Copy every line of the entries that has the string "peuvent" in it.

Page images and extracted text
· · · · · · ·
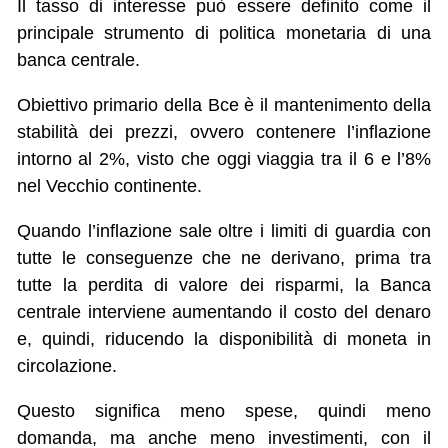
Il tasso di interesse può essere definito come il
principale strumento di politica monetaria di una
banca centrale.
Obiettivo primario della Bce è il mantenimento della
stabilità dei prezzi, ovvero contenere l’inflazione
intorno al 2%, visto che oggi viaggia tra il 6 e l’8%
nel Vecchio continente.
Quando l’inflazione sale oltre i limiti di guardia con
tutte le conseguenze che ne derivano, prima tra
tutte la perdita di valore dei risparmi, la Banca
centrale interviene aumentando il costo del denaro
e, quindi, riducendo la disponibilità di moneta in
circolazione.
Questo significa meno spese, quindi meno
domanda, ma anche meno investimenti, con il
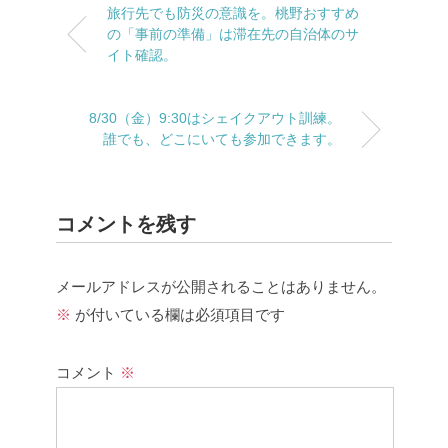
旅行先でも防災の意識を。桃野おすすめ
の「事前の準備」は滞在先の自治体のサ
イト確認。
8/30（金）9:30はシェイクアウト訓練。
誰でも、どこにいても参加できます。
コメントを残す
メールアドレスが公開されることはありません。
※
が付いている欄は必須項目です
コメント
※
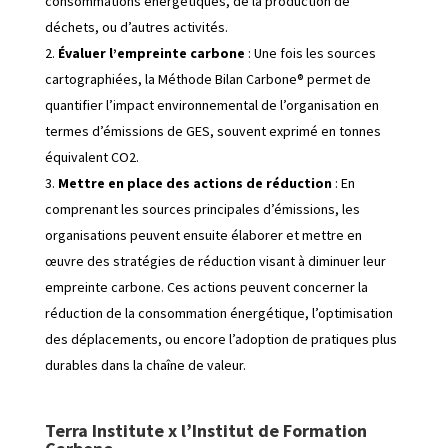
consommations énergétiques, de la production de
déchets, ou d’autres activités.
Évaluer l’empreinte carbone
: Une fois les sources
cartographiées, la Méthode Bilan Carbone
®
permet de
quantifier l’impact environnemental de l’organisation en
termes d’émissions de GES, souvent exprimé en tonnes
équivalent CO2.
Mettre en place des actions de réduction
: En
comprenant les sources principales d’émissions, les
organisations peuvent ensuite élaborer et mettre en
œuvre des stratégies de réduction visant à diminuer leur
empreinte carbone. Ces actions peuvent concerner la
réduction de la consommation énergétique, l’optimisation
des déplacements, ou encore l’adoption de pratiques plus
durables dans la chaîne de valeur.
Terra Institute x l’Institut de Formation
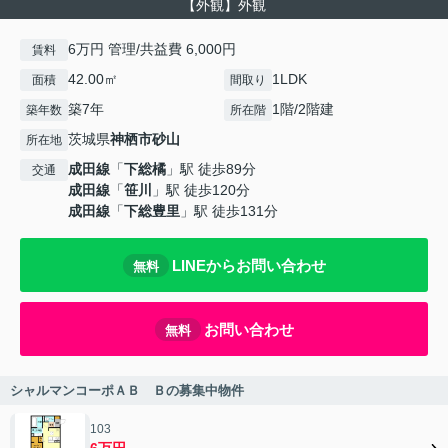
【外観】外観
6万円 管理/共益費 6,000円
賃料
42.00㎡
1LDK
面積
間取り
築7年
1階/2階建
築年数
所在階
茨城県
神栖市
砂山
所在地
成田線
「
下総橘
」駅 徒歩89分
交通
成田線
「
笹川
」駅 徒歩120分
成田線
「
下総豊里
」駅 徒歩131分
LINEからお問い合わせ
無料
お問い合わせ
無料
シャルマンコーポＡＢ Ｂの募集中物件
103
6万円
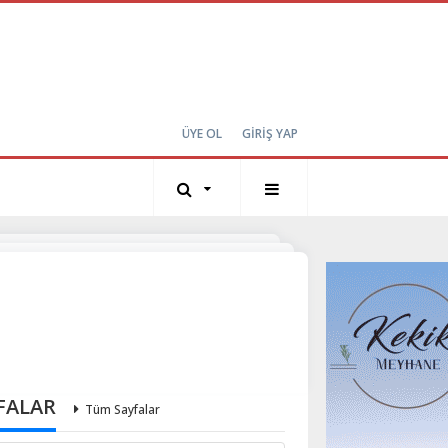
ÜYE OL
GİRİŞ YAP
FALAR
Tüm Sayfalar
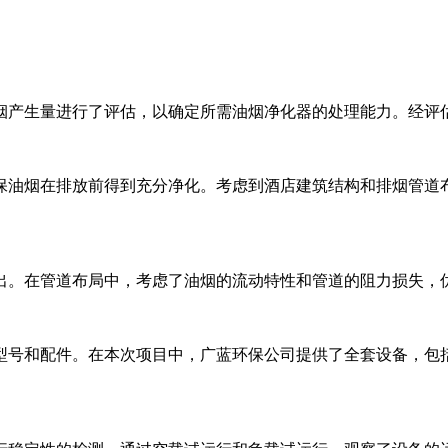
烟产生量进行了评估，以确定所需油烟净化器的处理能力。经评估
保油烟在排放前得到充分净化。考虑到酒店建筑结构和排烟管道
出。在管道布局中，考虑了油烟的流动特性和管道的阻力损失，
型号和配件。在本次项目中，广蓝环保公司提供了全套设备，包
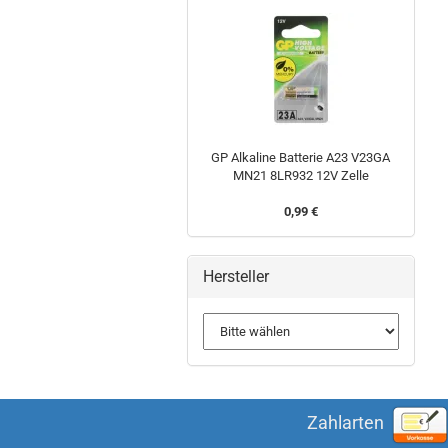
GP Alkaline Batterie A23 V23GA
MN21 8LR932 12V Zelle
0,99 €
Hersteller
Zahlarten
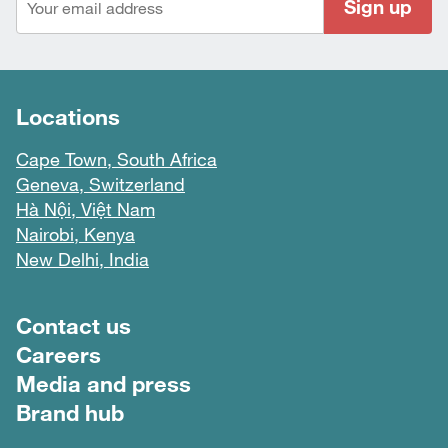
Sign up
Locations
Cape Town, South Africa
Geneva, Switzerland
Hà Nội, Việt Nam
Nairobi, Kenya
New Delhi, India
Footer menu
Contact us
Careers
Media and press
Brand hub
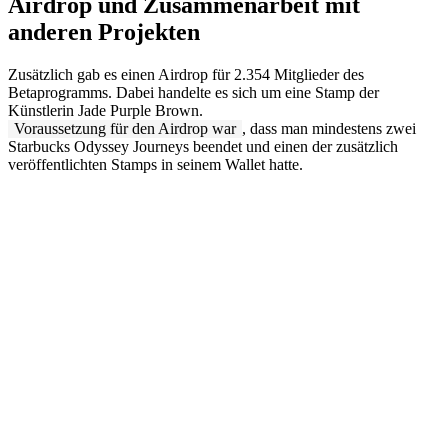
Airdrop und Zusammenarbeit mit
anderen Projekten
Zusätzlich gab es einen Airdrop für 2.354 Mitglieder des
Betaprogramms. Dabei handelte es sich um eine Stamp der
Künstlerin Jade Purple Brown.
Voraussetzung für den Airdrop war
, dass man mindestens zwei
Starbucks Odyssey Journeys beendet und einen der zusätzlich
veröffentlichten Stamps in seinem Wallet hatte.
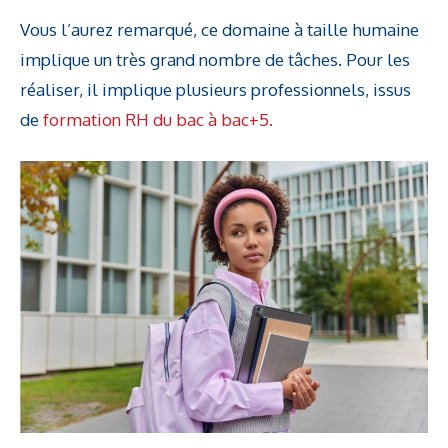
Vous l’aurez remarqué, ce domaine à taille humaine
implique un très grand nombre de tâches. Pour les
réaliser, il implique plusieurs professionnels, issus
de
formation RH du bac à bac+5.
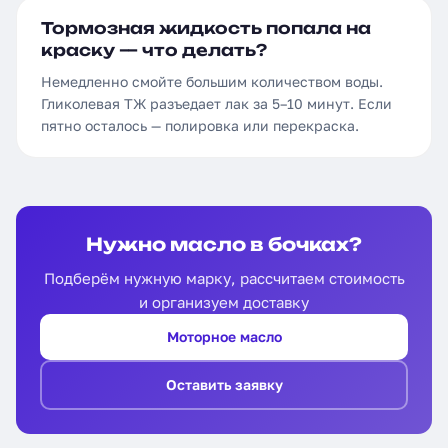
Тормозная жидкость попала на
краску — что делать?
Немедленно смойте большим количеством воды.
Гликолевая ТЖ разъедает лак за 5–10 минут. Если
пятно осталось — полировка или перекраска.
Нужно масло в бочках?
Подберём нужную марку, рассчитаем стоимость
и организуем доставку
Моторное масло
Оставить заявку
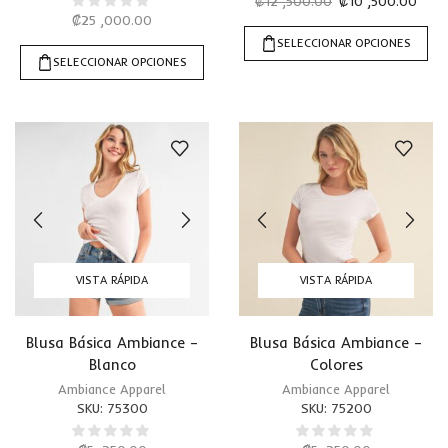
₡
12 ,500.00
₡
10 ,500.00
₡
25 ,000.00
SELECCIONAR OPCIONES
SELECCIONAR OPCIONES
VISTA RÁPIDA
VISTA RÁPIDA
Blusa Básica Ambiance –
Blusa Básica Ambiance –
Blanco
Colores
Ambiance Apparel
Ambiance Apparel
SKU:
75300
SKU:
75200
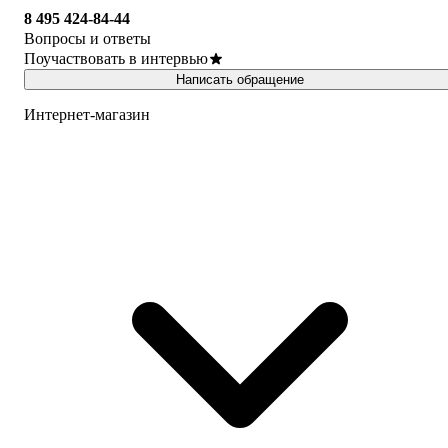
8 495 424-84-44
Вопросы и ответы
Поучаствовать в интервью
Написать обращение
Интернет-магазин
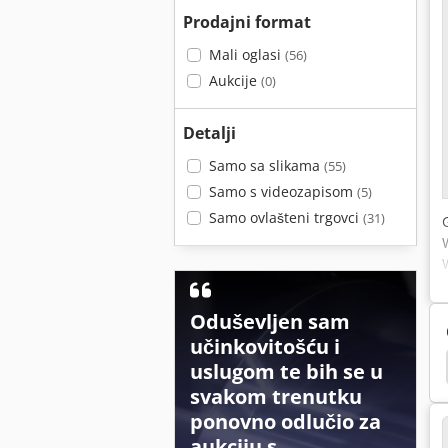
Prodajni format
Mali oglasi
(56)
Aukcije
(0)
Detalji
Samo sa slikama
(55)
Samo s videozapisom
(5)
Samo ovlašteni trgovci
(31)
Oduševljen sam
učinkovitošću i
wn & Sharpe Koordinatni Mjerni Stroj
Mjerni Stroj
uslugom te bih se u
svakom trenutku
ponovno odlučio za
aukciju s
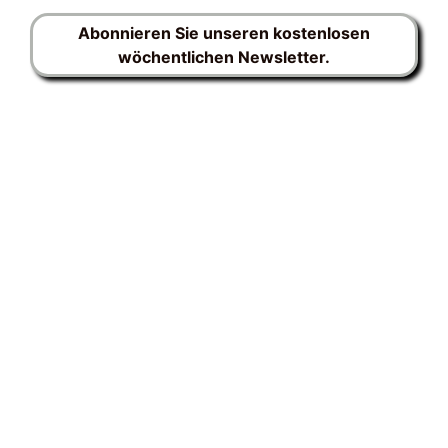
Abonnieren Sie unseren kostenlosen
wöchentlichen Newsletter.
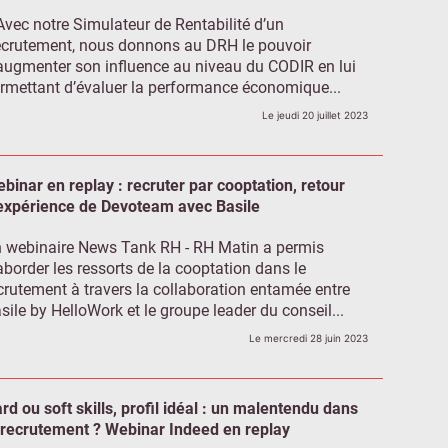
Avec notre Simulateur de Rentabilité d’un
crutement, nous donnons au DRH le pouvoir
augmenter son influence au niveau du CODIR en lui
rmettant d’évaluer la performance économique...
Le jeudi 20 juillet 2023
binar en replay : recruter par cooptation, retour
expérience de Devoteam avec Basile
 webinaire News Tank RH - RH Matin a permis
aborder les ressorts de la cooptation dans le
crutement à travers la collaboration entamée entre
sile by HelloWork et le groupe leader du conseil...
Le mercredi 28 juin 2023
rd ou soft skills, profil idéal : un malentendu dans
 recrutement ? Webinar Indeed en replay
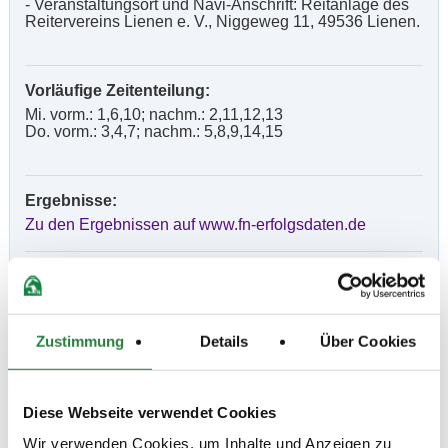
- Veranstaltungsort und Navi-Anschrift: Reitanlage des
Reitervereins Lienen e. V., Niggeweg 11, 49536 Lienen.
Vorläufige Zeitenteilung:
Mi. vorm.: 1,6,10; nachm.: 2,11,12,13
Do. vorm.: 3,4,7; nachm.: 5,8,9,14,15
Ergebnisse:
Zu den Ergebnissen auf www.fn-erfolgsdaten.de
Prüfungen
Zustimmung
Details
Über Cookies
Datum
Prüfung
Disziplin
Diese Webseite verwendet Cookies
Wir verwenden Cookies, um Inhalte und Anzeigen zu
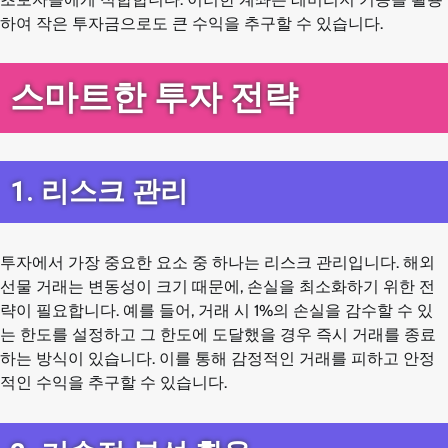
하여 작은 투자금으로도 큰 수익을 추구할 수 있습니다.
스마트한 투자 전략
1. 리스크 관리
투자에서 가장 중요한 요소 중 하나는 리스크 관리입니다. 해외
선물 거래는 변동성이 크기 때문에, 손실을 최소화하기 위한 전
략이 필요합니다. 예를 들어, 거래 시 1%의 손실을 감수할 수 있
는 한도를 설정하고 그 한도에 도달했을 경우 즉시 거래를 종료
하는 방식이 있습니다. 이를 통해 감정적인 거래를 피하고 안정
적인 수익을 추구할 수 있습니다.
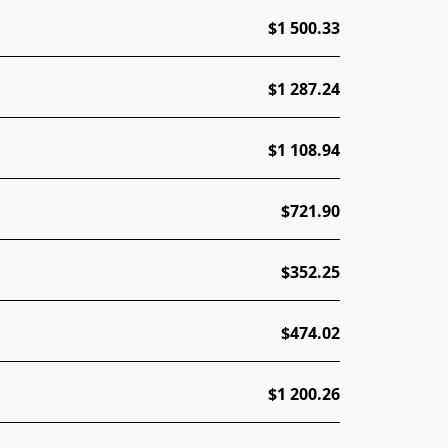
$1 500.33
$1 287.24
$1 108.94
$721.90
$352.25
$474.02
$1 200.26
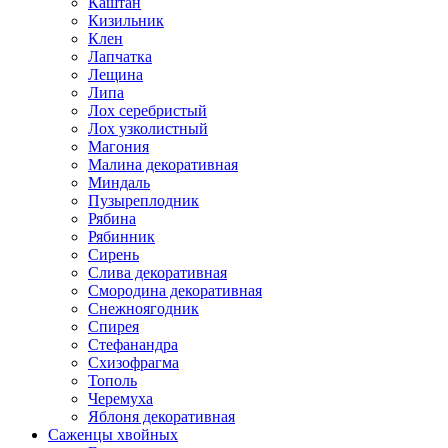
Каштан
Кизильник
Клен
Лапчатка
Лещина
Липа
Лох серебристый
Лох узколистный
Магония
Малина декоративная
Миндаль
Пузыреплодник
Рябина
Рябинник
Сирень
Слива декоративная
Смородина декоративная
Снежноягодник
Спирея
Стефанандра
Схизофрагма
Тополь
Черемуха
Яблоня декоративная
Саженцы хвойных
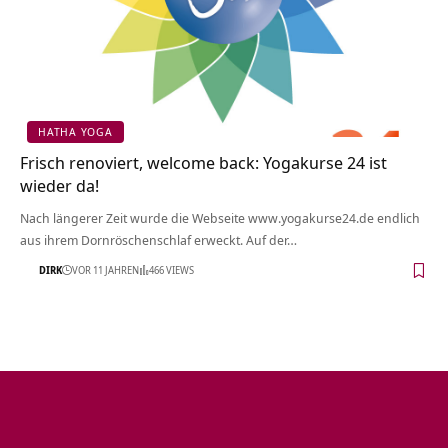
HATHA YOGA
Frisch renoviert, welcome back: Yogakurse 24 ist
wieder da!
Nach längerer Zeit wurde die Webseite www.yogakurse24.de endlich
aus ihrem Dornröschenschlaf erweckt. Auf der…
DIRK
VOR 11 JAHREN
466 VIEWS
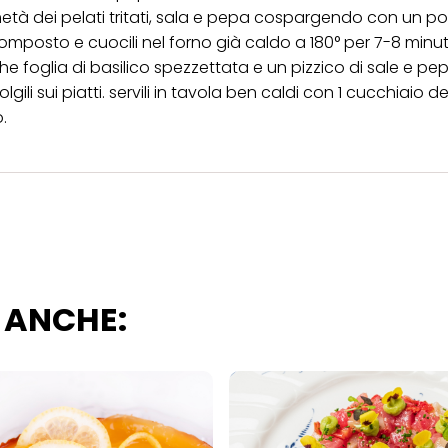
tà dei pelati tritati, sala e pepa cospargendo con un po’ 
scopi sopra menzionati. Cliccando su "Accetta tutto", acconsenti all'uso dei coo
er tutte le finalità sopra indicate. Se fai clic su "Rifiuta", verranno utilizzati solo
composto e cuocili nel forno già caldo a 180° per 7-8 minuti
i questo sito web.
ualche foglia di basilico spezzettata e un pizzico di sale e pep
lgili sui piatti. servili in tavola ben caldi con 1 cucchiaio de
.
 ANCHE:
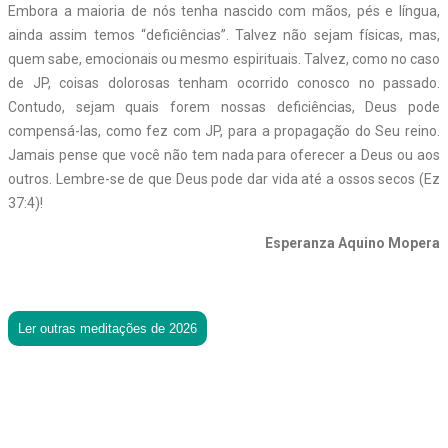
Embora a maioria de nós tenha nascido com mãos, pés e língua,
ainda assim temos “deficiências”. Talvez não sejam físicas, mas,
quem sabe, emocionais ou mesmo espirituais. Talvez, como no caso
de JP, coisas dolorosas tenham ocorrido conosco no passado.
Contudo, sejam quais forem nossas deficiências, Deus pode
compensá-las, como fez com JP, para a propagação do Seu reino.
Jamais pense que você não tem nada para oferecer a Deus ou aos
outros. Lembre-se de que Deus pode dar vida até a ossos secos (Ez
37:4)!
Esperanza Aquino Mopera
Ler outras meditações de 2026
· · · · · · ·
:: OUTPUT OF THE TASK ::
organisations peuvent ensuite élaborer et mettre en
empreinte carbone. Ces actions peuvent concerner la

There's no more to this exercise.